Buchtipp der Gemeindebibliothek

«Was die Gezeiten verbergen» von Sarah Crouch

Kurzer Inhaltsbeschrieb:
Die Rückkehr in die kleine Küstenstadt Point Orchards im malerischen Puget Sound ist der bisherige Tiefpunkt in Elijah Leiths Leben. Vor vielen Jahren kehrte er seiner Heimat und auch seiner Jugendliebe Nakita den Rücken, um seinen grossen Traum zu verwirklichen. Er will ein erfolgreicher Schriftsteller werden, um von seinem tristen und unglücklichen Familienleben wegzukommen. Doch nun steht er vor einem Scherbenhaufen. Sein verfallenes Elternhaus, umgeben von moosbewachsenen Tannen und glitzernden Wasserläufen, wird zu seinem Rückzugsort. Und zu dem Platz, an dem er sich an der wilden Küste des Pazifiks ein neues Leben aufbauen muss. Als auch Nakitas Weg eine schicksalhafte Wendung nimmt, nähern sich die beiden wieder an. Elijah schöpft Hoffnung, aber schon bald droht eine grausame Entdeckung alles zu zerstören. Jetzt muss er nicht nur für seine grosse Liebe kämpfen, sondern auch für seine Unschuld.
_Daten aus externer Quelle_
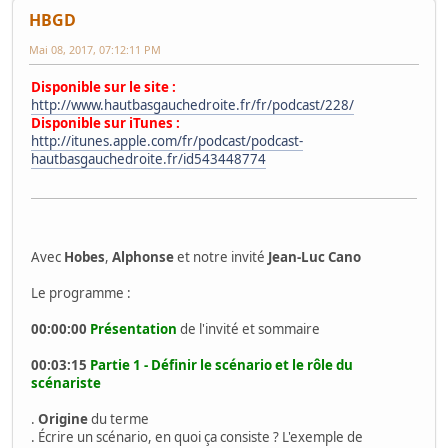
HBGD
Mai 08, 2017, 07:12:11 PM
Disponible sur le site :
http://www.hautbasgauchedroite.fr/fr/podcast/228/
Disponible sur iTunes :
http://itunes.apple.com/fr/podcast/podcast-
hautbasgauchedroite.fr/id543448774
Avec
Hobes
,
Alphonse
et notre invité
Jean-Luc Cano
Le programme :
00:00:00
Présentation
de l'invité et sommaire
00:03:15
Partie 1 - Définir le scénario et le rôle du
scénariste
.
Origine
du terme
. Écrire un scénario, en quoi ça consiste ? L'exemple de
An einem friedlichen Morgen wird die von allen im Ort bewunderte Ärztin tot aufgefunden. Zuerst sieht es nach einem Suizid aus, doch bald stellt sich heraus, dass sie ermordet wurde. Schnell fällt der Verdacht auf den Rückkehrer Elijah Leith, denn das grausame Verbrechen gleicht exakt demjenigen aus seinem einzigen Roman, den er in der Grossstadt geschrieben hat. Hinter der Kleinstadtidylle tun sich Abgründe auf und im Zentrum eines verhängnisvollen Sogs aus Wut, Schuld und Misstrauen stehen Elijah und seine grosse Jugendliebe Nakita.

Mir hat das Buch gefallen, weil..
..es ein atmosphärischer und ruhiger Roman ist, der durch seine Landschaftsbeschreibungen und den poetischen Schreibstil besticht. Die Autorin schafft es, die raue Küstenlandschaft, den pazifischen Nordwesten eindrucksvoll zum Leben zu erwecken, sodass der salzige Wind auf der Haut beinahe spürbar wird. Besonders gelungen ist die Darstellung von Elijahs einsamen Leben, das in starkem Kontrast zu seinen inneren Sehnsüchten und Wunsch nach Zugehörigkeit steht. Eine Liebeserklärung an die Schönheit, an die Kraft der Freundschaft und an die Bereitschaft, dafür zu kämpfen.

Der Mix aus Liebesgeschichte und Krimi funktioniert grundsätzlich gut, insbesondere die spannenden Elemente um den Mordfall sorgen für anhaltende Neugier.

Sarah Crouch ist ein raffiniertes Debüt gelungen. Eine Geschichte über Liebe, Rache und Wiedergutmachung, mit überraschenden Wendungen. Die ruhige Erzählweise ist auch für Lesende geeignet, die weniger Wert auf eine komplexe Krimihandlung legen und sich an einem «leichten» Krimi versuchen möchten.